‘We’re headed for a family feud’: My father offered his 3 kids equal monetary gifts. My siblings took cash. I took stock. It’s soared in value — now they’re crying foul

When I read this my eyes rolled big-time. It would have been fun if the two siblings who took the cash and spent it had posted on the CHB. That would have made for some great replies. :grin:

Oh I don’t know… I’m sure a few leftist here believe in retroactive equality.

Not in this case. They made their choice, knowing the consequences. And, entitled people aren’t going to stop there.

This is why I am glad that I am the executor for my parents estate.

This situation is a no-brainer and the brother is right that his siblings have no legal position on which to stand. The gifts taken early are no longer part of the estate. Whats being divided equally now is what remains of the estate. Pretty cut and dry.

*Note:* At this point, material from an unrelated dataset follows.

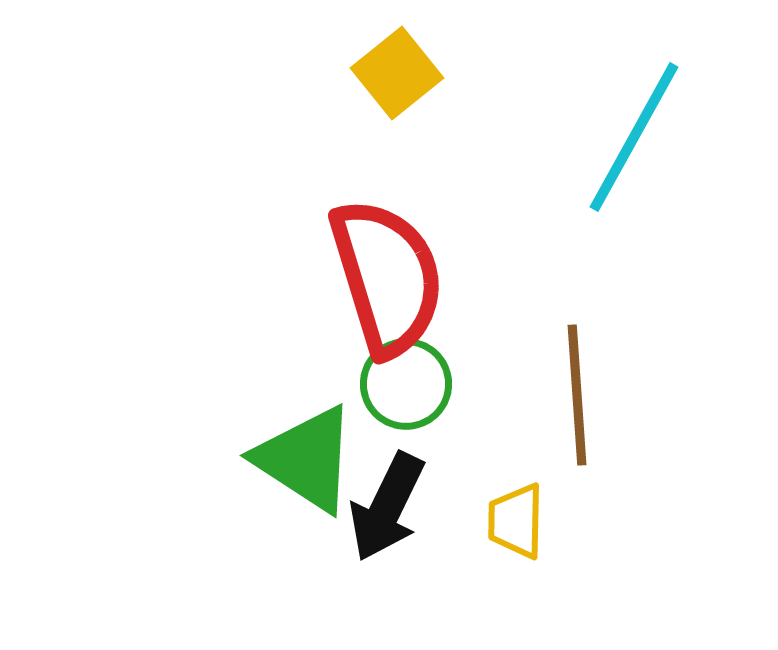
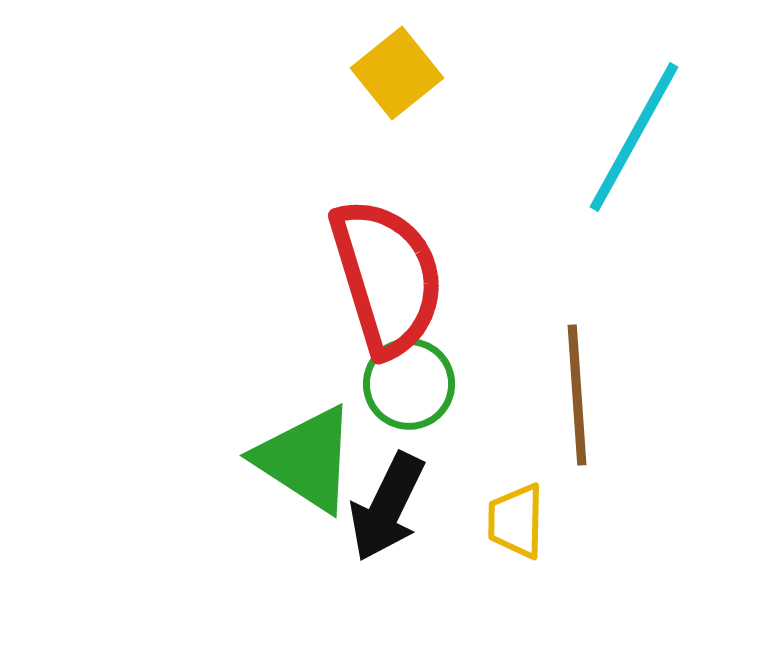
green circle: moved 3 px right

In this case, I agree with you because the gifts when granted were ‘equal’ in value. But some courts have gone the other away when an expected heir gets nothing, or less than what might be considered an equitable share, without any explanation. That’s why I have always recommended to folks that when leaving what appear to be unequal shares due to gifts in life or some other reason, just say that in the will.

I don’t think I fully understand, can you provide some fictitious scenarios?

One case I read was when a son was simply not mentioned in the will but all the other children were. There was no reason written or otherwise for the omission, so the son got a share. One issue raised in that case and others was the mental capacity of the decedent when the will was drawn, which these cases often become. Also occasionally arising is a the plaintiff’s claim of promise to make a will issues (a difficult burden). Sometimes the executor settles to unfreeze the estate.

It’s not a frequent claim or easy to win, but it seems unnecessary for a testator to make it more difficult on his/her heirs. A simple sentence why someone was left out or didn’t get something they were expecting would solve the problem. We put such a statement in our own wills because we are leaving anything we haven’t spent to charity. The case cited above is not one of these, and looks like a baseless money grab attempt to me.

Thanks

This is why having an only child is nice. I doubt I’ll ever marry again, but any woman I enter into a long term relationship will pretty much have to have here OWN retirement and assets…we both worked hard - so my stuff will go to my family and hers will go to her family. So all I have to do is say “my kid gets it all”. Well…sort of. Now that I have a grandson, I am going to leave him something for college or for starting life without college.

But if I were the guy who bought the stock, I’d tell them that I’d gladly give back all the stocks and profits I made if I could have our dad back for just one more week. Would they do the same?

The two siblings who got ‘shafted’ should learn the lesson instead of having sour grapes. If I were the correct sibling, I’d relentlessly mock them in an effort to let that lesson sink in.

Yeah, that would definitely help de-escalate the situation. :smiley:

I’m not known for my deft handling of sensitive situations.

Um…don’t you work in air traffic control?

From what I understand, that is actually perfect for that position.

I deal in facts, not feels.

I dont know about that, but ive always been a plain sense guy professionally and the older i get the less time ive got for bullshit. Im actually not rude to the pilots at all, but when i need their attention i get it without fail.

I would imagine in your spot you need to be direct and to the point with no room for chit chat or someone second guessing you.

It continues and accelerates even more as you age.

I think it is at the same level just a different type… but most of all our tolerance for it gets less as we age.

For me I don’t know if it’s a lack of tolerance but it’s literally a lack of time. I’m slammed and I like it that way but when somebody goes off the rez I start thinking of what else I could be doing.